Of the ones a person might want to use (and here I am discounting Kirkwood-Onsager multipolar model because it uses a spherical cavity), all of them are formally cubic-scaling because they require solution of a set of linear equations. That said, its O(N^3) with a very small prefactor so for small molecules you won’t even notice it, for medium-size molecules it should still be a small fraction of the SCF time per cycle.

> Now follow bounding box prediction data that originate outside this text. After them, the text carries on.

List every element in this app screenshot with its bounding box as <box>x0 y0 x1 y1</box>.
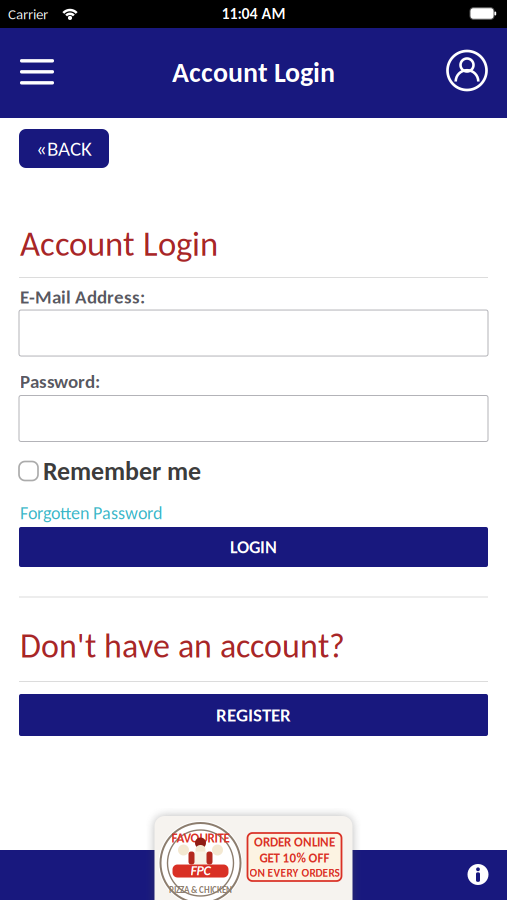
button[interactable]: Info <box>463 860 493 890</box>
staticText: Forgotten Password <box>20 502 162 524</box>
staticText: PIZZA & CHICKEN <box>169 884 232 896</box>
staticText: ON EVERY ORDERS <box>250 866 340 880</box>
button[interactable]: «BACK <box>19 129 109 168</box>
button[interactable]: Menu <box>15 51 59 93</box>
staticText: ORDER ONLINE <box>254 834 335 850</box>
staticText: Account Login <box>20 223 218 265</box>
staticText: Don't have an account? <box>20 625 345 667</box>
button[interactable]: REGISTER <box>19 694 488 736</box>
staticText: FAVOURITE <box>172 830 230 846</box>
staticText: Remember me <box>43 455 201 487</box>
staticText: FPC <box>190 862 210 879</box>
button[interactable]: Remember me <box>19 458 201 484</box>
staticText: 11:04 AM <box>222 4 286 23</box>
button[interactable]: FAVOURITE <box>154 816 352 900</box>
staticText: «BACK <box>36 136 92 161</box>
button[interactable]: Account <box>446 50 488 92</box>
staticText: Account Login <box>172 55 335 90</box>
button[interactable]: LOGIN <box>19 527 488 567</box>
staticText: LOGIN <box>230 536 277 558</box>
staticText: Carrier <box>8 5 48 23</box>
staticText: REGISTER <box>216 703 291 727</box>
staticText: GET 10% OFF <box>260 850 330 866</box>
staticText: Password: <box>20 370 100 393</box>
staticText: E-Mail Address: <box>20 285 145 309</box>
button[interactable]: Forgotten Password <box>20 502 162 524</box>
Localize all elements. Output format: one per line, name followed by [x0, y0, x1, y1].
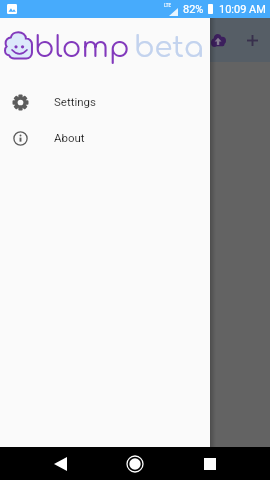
button[interactable]: Back — [42, 447, 78, 480]
staticText: 82% — [183, 3, 204, 16]
button[interactable]: About — [0, 120, 210, 156]
staticText: blomp — [34, 31, 130, 63]
button[interactable]: Upload — [200, 18, 236, 62]
button[interactable]: Home — [117, 447, 153, 480]
staticText: LTE — [164, 3, 172, 8]
staticText: beta — [134, 31, 204, 63]
button[interactable]: Recents — [192, 447, 228, 480]
button[interactable]: Settings — [0, 84, 210, 120]
button[interactable]: Add — [236, 18, 268, 62]
staticText: 10:09 AM — [219, 3, 266, 16]
staticText: About — [54, 131, 85, 144]
staticText: Settings — [54, 95, 96, 108]
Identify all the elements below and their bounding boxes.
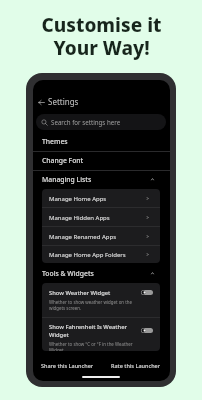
staticText: Manage Hidden Apps xyxy=(49,214,110,222)
staticText: Show Fahrenheit Is Weather Widget xyxy=(49,323,127,339)
staticText: Settings xyxy=(48,96,79,107)
button[interactable]: Share this Launcher xyxy=(33,357,101,374)
staticText: Your Way! xyxy=(53,35,150,61)
staticText: Managing Lists xyxy=(42,175,92,184)
button[interactable]: Back xyxy=(36,97,46,107)
button[interactable]: Manage Hidden Apps xyxy=(42,208,160,227)
button[interactable]: Search for settings here xyxy=(36,114,166,130)
button[interactable]: Manage Home App Folders xyxy=(42,246,160,263)
staticText: Whether to show °C or °F in the Weather … xyxy=(49,341,133,351)
staticText: Themes xyxy=(42,137,68,146)
staticText: Whether to show weather widget on the wi… xyxy=(49,299,132,312)
button[interactable]: Manage Renamed Apps xyxy=(42,227,160,246)
staticText: Manage Renamed Apps xyxy=(49,233,117,241)
button[interactable]: Show Weather Widget xyxy=(42,283,160,317)
staticText: Search for settings here xyxy=(51,118,121,126)
staticText: Share this Launcher xyxy=(41,362,94,369)
button[interactable]: Tools & Widgets xyxy=(33,263,170,283)
button[interactable]: Rate this Launcher xyxy=(101,357,170,374)
button[interactable]: Show Fahrenheit Is Weather Widget xyxy=(42,317,160,351)
button[interactable]: Themes xyxy=(33,131,170,151)
staticText: Rate this Launcher xyxy=(111,362,161,369)
staticText: Change Font xyxy=(42,156,84,165)
staticText: Customise it xyxy=(41,12,162,38)
button[interactable]: Back xyxy=(33,92,170,111)
button[interactable]: Managing Lists xyxy=(33,170,170,189)
button[interactable]: Toggle xyxy=(141,328,153,333)
button[interactable]: Change Font xyxy=(33,151,170,170)
staticText: Manage Home App Folders xyxy=(49,251,126,259)
button[interactable]: Manage Home Apps xyxy=(42,189,160,208)
staticText: Show Weather Widget xyxy=(49,289,111,297)
staticText: Tools & Widgets xyxy=(42,269,94,278)
staticText: Manage Home Apps xyxy=(49,195,107,203)
button[interactable]: Toggle xyxy=(141,290,153,295)
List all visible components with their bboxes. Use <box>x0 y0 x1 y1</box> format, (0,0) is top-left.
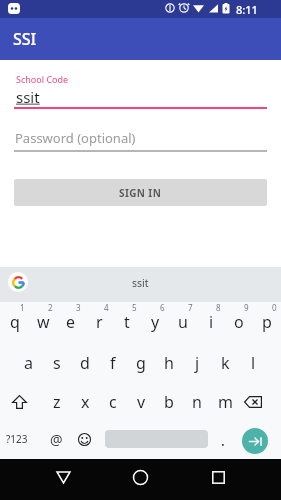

Large molecules can be an issue. For PCMs, there is a conjugate-gradients solver for the linear equations that will kick in for a sufficiently large set of discretization points (or can be turned on at any time using keywords in $pcm section. There are low-memory linear-scaling features implemented for that but I won’t claim that the default settings are well optimized because this feature isn’t very widely used. For large molecules you may want to reduce the number of discretization points (HPOINTS and HEAVYPOINTS keywords in $pcm), as the defaults are intended to ensure ~1 kcal/mol convergence of solvation energy but for large molecules one is probably not interested in absolute solvation energy but rather in conformational dependence or maybe just trying to use something other than vacuum boundary conditions.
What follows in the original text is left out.